Lutte contre le cancer : 25 nouveaux services de radiothérapie pour résorber le déficit
Le ministre de la Santé, Mohamed Seddik Ait Messaoudene, a annoncé lundi devant la commission de la santé de l’Assemblée populaire nationale le déploiement de 25 nouveaux services de radiothérapie à travers le territoire national, dans le cadre d’un vaste plan de renforcement de la prise en charge des patients cancéreux qui s’accompagne d’une accélération de la numérisation du secteur sanitaire. Lors de son exposé devant la commission de la santé, des affaires sociales, du travail et de la formation professionnelle, le ministre a détaillé « un ensemble de mesures prises, dont essentiellement le renforcement du secteur avec des services dotés en radiothérapie ». Ces 25 nouveaux services seront déployés « au niveau des nouveaux établissements hospitaliers, des hôpitaux en cours de réalisation et de certains établissements hospitaliers », a-t-il précisé, annonçant également « l’acquisition de 11 générateurs de rayons X ». Pour garantir la continuité des soins oncologiques et éviter les dysfonctionnements qui ont marqué ce secteur sensible par le passé, M. Ait Messaoudene a insisté sur la nécessité d' »effectuer de la maintenance et de l’entretien préventifs » des accélérateurs de rayons X. Il a souligné l’importance de « mobiliser les dotations financières indispensables aux dépenses de la maintenance, prises en charge par le compte d’affectation spéciale dédié à la lutte contre le cancer », tout en mentionnant la priorité accordée à « la formation spécialisée des utilisateurs des matériels de radiothérapie ». Le ministre a expliqué que le secteur œuvre pour « une exploitation la plus efficiente des ressources mises à disposition par l’État, afin d’assurer une prise en charge idoine des cancéreux ». Dans cette perspective, il a fait état du « renforcement du secteur avec cinq établissements hospitaliers spécialisés dans le traitement du cancer, dans les wilayas de Chlef, Tiaret, Bejaïa et Oran, et dont les travaux sont en voie de parachèvement ».

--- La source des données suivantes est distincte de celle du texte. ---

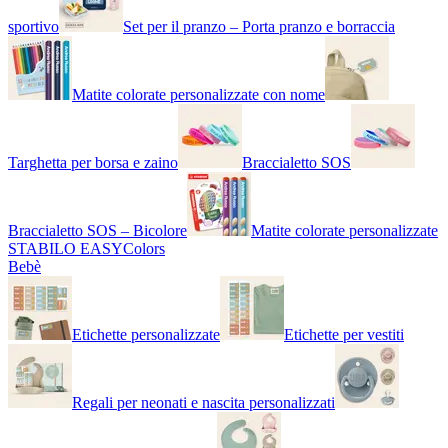
sportivo
Set per il pranzo – Porta pranzo e borraccia
Matite colorate personalizzate con nome
Targhetta per borsa e zaino
Braccialetto SOS
Braccialetto SOS – Bicolore
Matite colorate personalizzate
STABILO EASYColors
Bebè
Etichette personalizzate
Etichette per vestiti
Regali per neonati e nascita personalizzati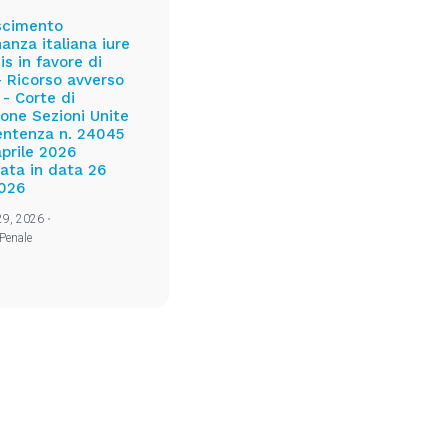
scimento
nanza italiana iure
is in favore di
- Ricorso avverso
 - Corte di
one Sezioni Unite
 sentenza n. 24045
aprile 2026
ata in data 26
2026
 29, 2026
•
Penale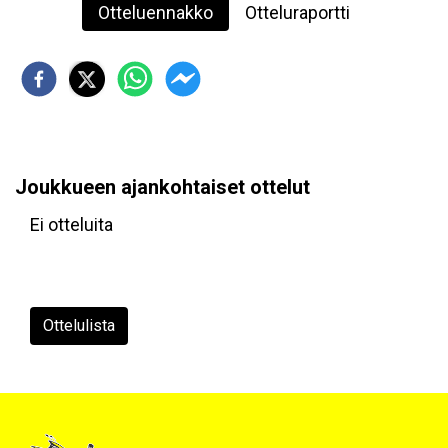
Otteluennakko
Otteluraportti
Joukkueen ajankohtaiset ottelut
Ei otteluita
Ottelulista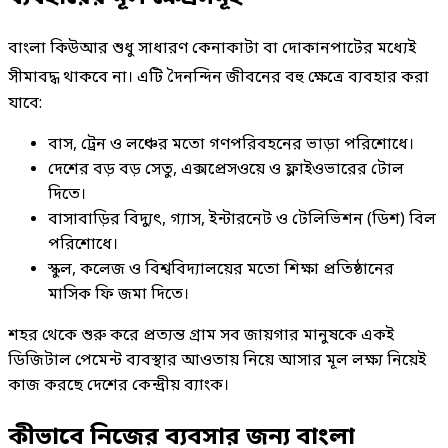
বাংলা কিউআর শুধু সাধারণ কেনাকাটা বা দোকানপাটের মধ্যেই
সীমাবদ্ধ থাকবে না
। এটি দৈনন্দিন জীবনের বহু ক্ষেত্রে ব্যবহার করা
যাবে:
বাস, ট্রেন ও লঞ্চের মতো গণপরিবহনের ভাড়া পরিশোধে।
দেশের বড় বড় সেতু, এক্সপ্রেসওয়ে ও ফ্লাইওভারের টোল
দিতে।
বাসাবাড়ির বিদ্যুৎ, গ্যাস, ইন্টারনেট ও টেলিভিশন (ডিশ) বিল
পরিশোধে।
স্কুল, কলেজ ও বিশ্ববিদ্যালয়ের মতো শিক্ষা প্রতিষ্ঠানের
মাসিক ফি জমা দিতে।
শহর থেকে শুরু করে প্রত্যন্ত গ্রাম সব জায়গার মানুষকে একই
ডিজিটাল পেমেন্ট ব্যবস্থার আওতায় নিয়ে আসার মূল লক্ষ্য নিয়েই
কাজ করছে দেশের কেন্দ্রীয় ব্যাংক।
কীভাবে নিজের ব্যবসার জন্য বাংলা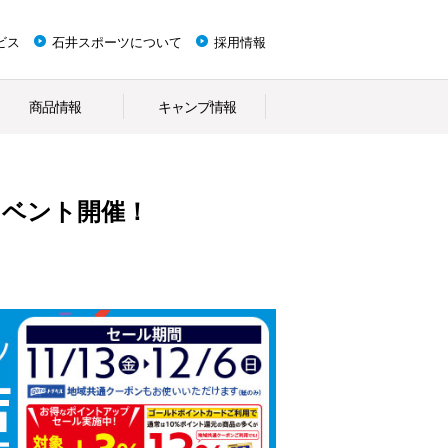
ビス
石井スポーツについて
採用情報
商品情報
キャンプ情報
イベント開催！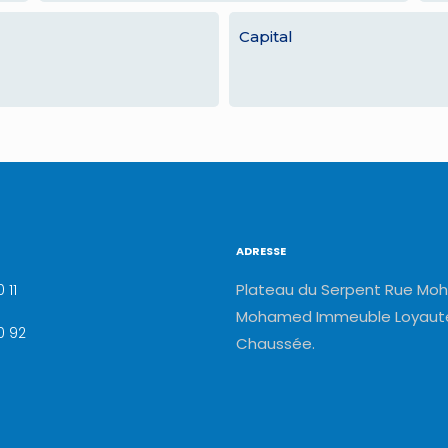
Capital
ADRESSE
Plateau du Serpent Rue Moh
 11
Mohamed Immeuble Loyauté
0 92
Chaussée.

Concernant l’organisation des soins spécialisés, M. Ait Messaoudene a relevé « le recours à la numérisation dans le suivi des dossiers des malades, dans leur transfert et dans l’organisation des urgences médicales ». Le ministre a d’ailleurs mis l’accent sur « la généralisation de la numérisation » dans l’ensemble du secteur, rappelant que tous les services d’urgence et polycliniques sont désormais numérisés, et que des travaux sont en cours pour « généraliser l’utilisation de la plateforme des ordonnances électroniques et la mise en place progressive des dossiers médicaux électroniques dans les hôpitaux ». Il a également évoqué la mise en service de « nouvelles plateformes numériques pour la gestion des différentes opérations, notamment le transfert des patients, la gestion des pharmacies privées et l’organisation des rendez-vous de radiothérapie ». DaLe ministre a révélé les préparatifs en cours pour le lancement d’une plateforme numérique exploitant l’intelligence artificielle pour « la lecture à distance d’images radiologiques médicales », ainsi qu’une application mobile qui permettra au citoyen « d’accéder à son dossier médical, de prendre rendez-vous avec les spécialistes et de faire des consultations et des examens médicaux rapidement à distance ».
Sur le volet des ressources humaines, M. Ait Messaoudene a indiqué que « les amendements apportés aux nouveaux statuts particuliers des professionnels du secteur de la santé sont en cours de débat, sur la base des propositions des partenaires sociaux dans le cadre d’une commission ministérielle mise en place à cet effet ». Il a également annoncé qu’un accord a été conclu avec le ministère de l’Enseignement supérieur pour « augmenter le nombre des médecins résidents dans certaines spécialités, élargir l’éventail des spécialités et augmenter le nombre de wilayas concernées par le programme de formation de spécialistes, au profit de la population des wilayas du sud et des hauts plateaux ».